I alluded to this when writing about Mr. Quu Quu, but the Jimmys are in a bit of a rut. Their white-hot feud with Team Veteran was my personal favorite angle of 2012, but they were kind of aimless in 2013, and all their goofy underdog charisma has started to go from charming to grating. The problem is there isn’t an easy solution here. Two years is a very long run for a stable by Dragon Gate standards, especially considering the current membership hasn’t changed a lick since July 2012. Their only real logical feud is with Team Veteran, and they lack that guy at the top that could break off and form his own group. So if you do see a Jimmys break-up in 2014 (and I think you do, although they still seem pretty popular and move a lot of merch), you are stuck distributing them among the remaining stables. A few could migrate to Team Veteran, I suppose one or two could turn (maybe Kagetora and Quu Quu, though they aren’t great heels) and join Mad Blankey. A better option might be a more system-wide shakeup of the current alignments, maybe a return to two large groups feuding up and down the card, a la the very successful Junction Three/Blood Warriors feud in 2011. But whatever happens with Dragon Gate’s alignments in 2014, it’s likely that the Jimmys will be at the center of it.

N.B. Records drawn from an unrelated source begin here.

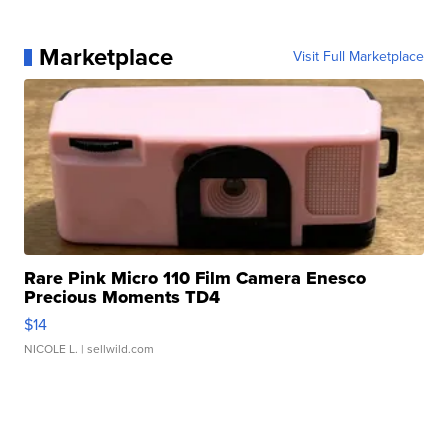
Marketplace
Visit Full Marketplace
Rare Pink Micro 110 Film Camera Enesco
Precious Moments TD4
$14
NICOLE L.
| sellwild.com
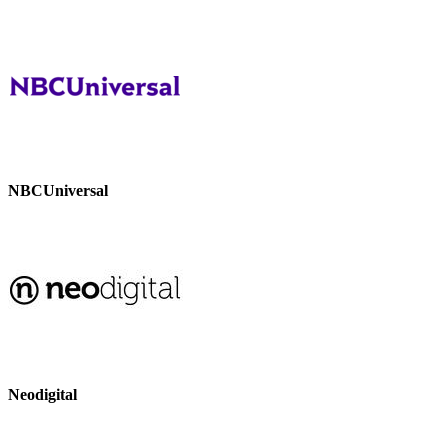
NBCUniversal
Neodigital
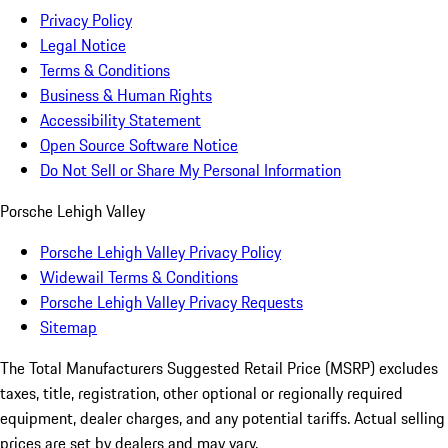
Privacy Policy
Legal Notice
Terms & Conditions
Business & Human Rights
Accessibility Statement
Open Source Software Notice
Do Not Sell or Share My Personal Information
Porsche Lehigh Valley
Porsche Lehigh Valley Privacy Policy
Widewail Terms & Conditions
Porsche Lehigh Valley Privacy Requests
Sitemap
The Total Manufacturers Suggested Retail Price (MSRP) excludes
taxes, title, registration, other optional or regionally required
equipment, dealer charges, and any potential tariffs. Actual selling
prices are set by dealers and may vary.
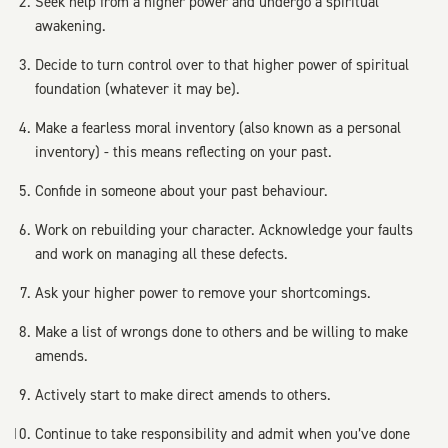
Seek help from a higher power and undergo a spiritual
awakening.
Decide to turn control over to that higher power of spiritual
foundation (whatever it may be).
Make a fearless moral inventory (also known as a personal
inventory) - this means reflecting on your past.
Confide in someone about your past behaviour.
Work on rebuilding your character. Acknowledge your faults
and work on managing all these defects.
Ask your higher power to remove your shortcomings.
Make a list of wrongs done to others and be willing to make
amends.
Actively start to make direct amends to others.
Continue to take responsibility and admit when you’ve done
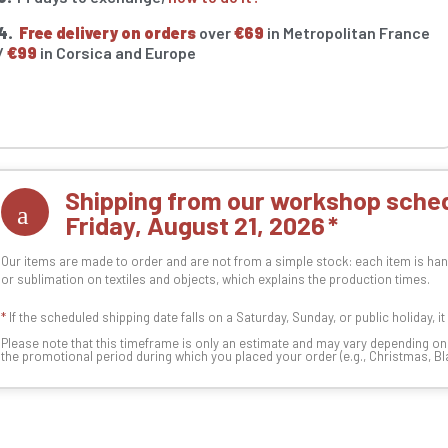
4.
Free delivery on orders
over
€69
in Metropolitan France
/
€99
in Corsica and Europe
Shipping from our workshop sched
Friday, August 21, 2026
Our items are made to order and are not from a simple stock: each item is han
or sublimation on textiles and objects, which explains the production times.
*
If the scheduled shipping date falls on a Saturday, Sunday, or public holiday, i
Please note that this timeframe is only an estimate and may vary depending o
the promotional period during which you placed your order (e.g., Christmas, Blac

And finally, an introduction

Hi there all, my name is Jeffrey Paternostro and I will be covering Dragon Gate and Dragon Gate USA for The Wrestling Blog. I’ve been watching Toryumon/Dragon Gate since 2000, or, if you prefer, back when you still had to buy fifth-generation VHS copies in those plain blue sleeves. If you have any other Dragon-System-related topics you’d like me to cover, feel free to contact me on twitter via @jeffpaternostro. You can follow me too of course, but I should warn you that it’s mostly baseball prospect and English Championship football blathering over in those parts. But for now my goal is to preview and review any live Korakuen shows or PPVs that are available in the United States, and of course keep you abreast of the goings-on in Dragon Gate USA. As we move forward I will move further back into the history of Dragon Gate and Toryumon with more feature-type stuff as well.